Sunday, 26 June 2011

SFA Cajun Country Field Trip: Mowata

The story goes that Mowata, Louisiana was supposed to be named "More Water." The original settlers apparently needed more water, and wanted to name the settlement that as a sort of ironic testament to their current condition. But, the accent was misunderstood, and the town went down in the books as Mowata instead. You can judge whether or not this is a likely story...

Anyway, our culinary tour in Cajun Country started with Bubba Frey at the Mowata Store. Bubba spoke about his livelihood making boudin: a German-inspired sausage traditionally encased in intestine and filled with pork, Louisiana rice, and a lot of spice. There are typically two kinds of boudin: white boudin or red boudin (or blood sausage). Last Friday we tried white Boudin--it was delicious! Bubba Frey said that we could eat the casings if we wanted to, but I opted to just eat the filling this time. In addition to boudin there were sweet pickles and fig jam (from "the biggest fig tree in the world.")
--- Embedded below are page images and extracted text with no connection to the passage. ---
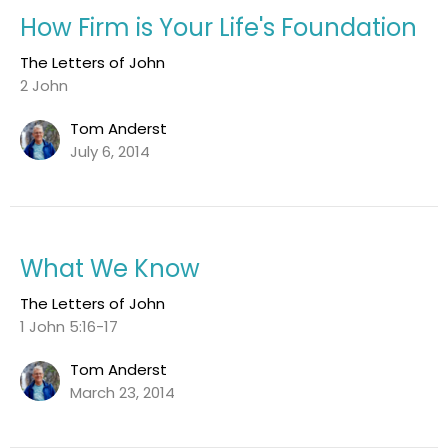
How Firm is Your Life's Foundation
The Letters of John
2 John
Tom Anderst
July 6, 2014
What We Know
The Letters of John
1 John 5:16-17
Tom Anderst
March 23, 2014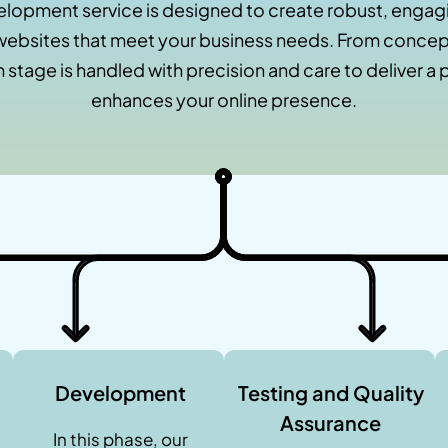
lopment service is designed to create robust, engagi
ebsites that meet your business needs. From concept
 stage is handled with precision and care to deliver a 
enhances your online presence.
Development
Testing and Quality
Assurance
In this phase, our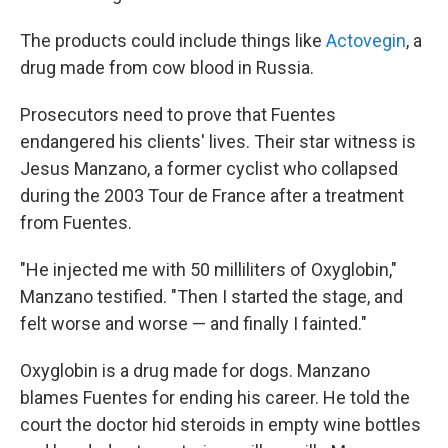
The products could include things like
Actovegin
, a
drug made from cow blood in Russia.
Prosecutors need to prove that Fuentes
endangered his clients' lives. Their star witness is
Jesus Manzano, a former cyclist who collapsed
during the 2003 Tour de France after a treatment
from Fuentes.
"He injected me with 50 milliliters of Oxyglobin,"
Manzano testified. "Then I started the stage, and
felt worse and worse — and finally I fainted."
Oxyglobin is a drug made for dogs. Manzano
blames Fuentes for ending his career. He told the
court the doctor hid steroids in empty wine bottles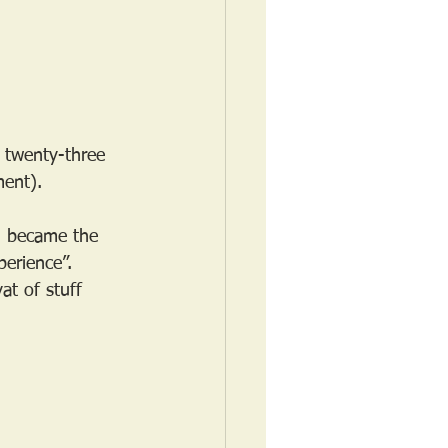
 twenty-three 
ment). 
d became the 
perience”. 
at of stuff 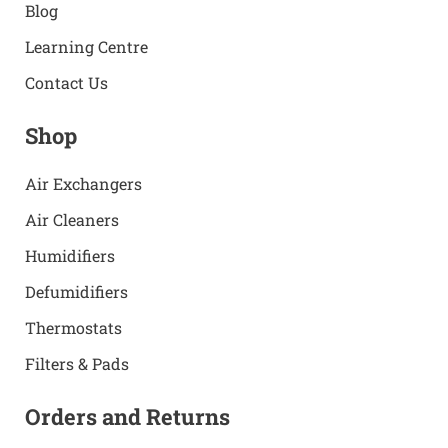
Blog
Learning Centre
Contact Us
Shop
Air Exchangers
Air Cleaners
Humidifiers
Defumidifiers
Thermostats
Filters & Pads
Orders and Returns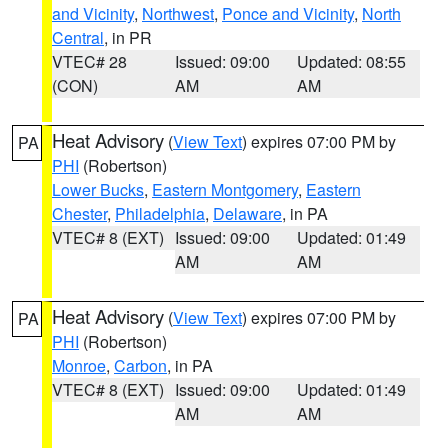
and Vicinity
,
Northwest
,
Ponce and Vicinity
,
North
Central
, in PR
VTEC# 28
Issued: 09:00
Updated: 08:55
(CON)
AM
AM
Heat Advisory
(
View Text
) expires 07:00 PM by
PA
PHI
(Robertson)
Lower Bucks
,
Eastern Montgomery
,
Eastern
Chester
,
Philadelphia
,
Delaware
, in PA
VTEC# 8 (EXT)
Issued: 09:00
Updated: 01:49
AM
AM
Heat Advisory
(
View Text
) expires 07:00 PM by
PA
PHI
(Robertson)
Monroe
,
Carbon
, in PA
VTEC# 8 (EXT)
Issued: 09:00
Updated: 01:49
AM
AM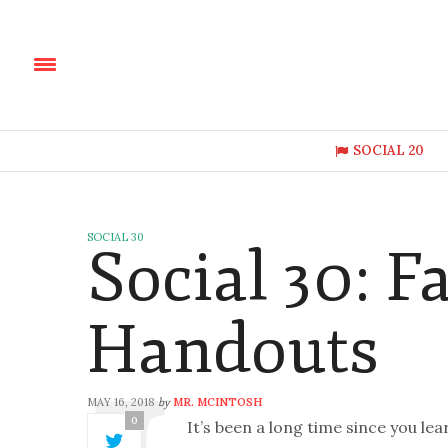
SOCIAL 20
SOCIAL 30
Social 30: 
Handouts
MAY 16, 2018
MR. MCINTOSH
by
0
It’s been a long time since you l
After we ate lunch, Marcelle Bienvenu gave a talk on Cajun and Creole Gumbo and the general distinctions between various gumbos. She was wonderfully entertaining. I could listen to her speak all day. A few years ago, I met her at a book signing and I got my mother a copy of her book on pecans...pecans can be temperamental if you do not watch them very carefully, but if you baby them a bit, they turn out wonderful!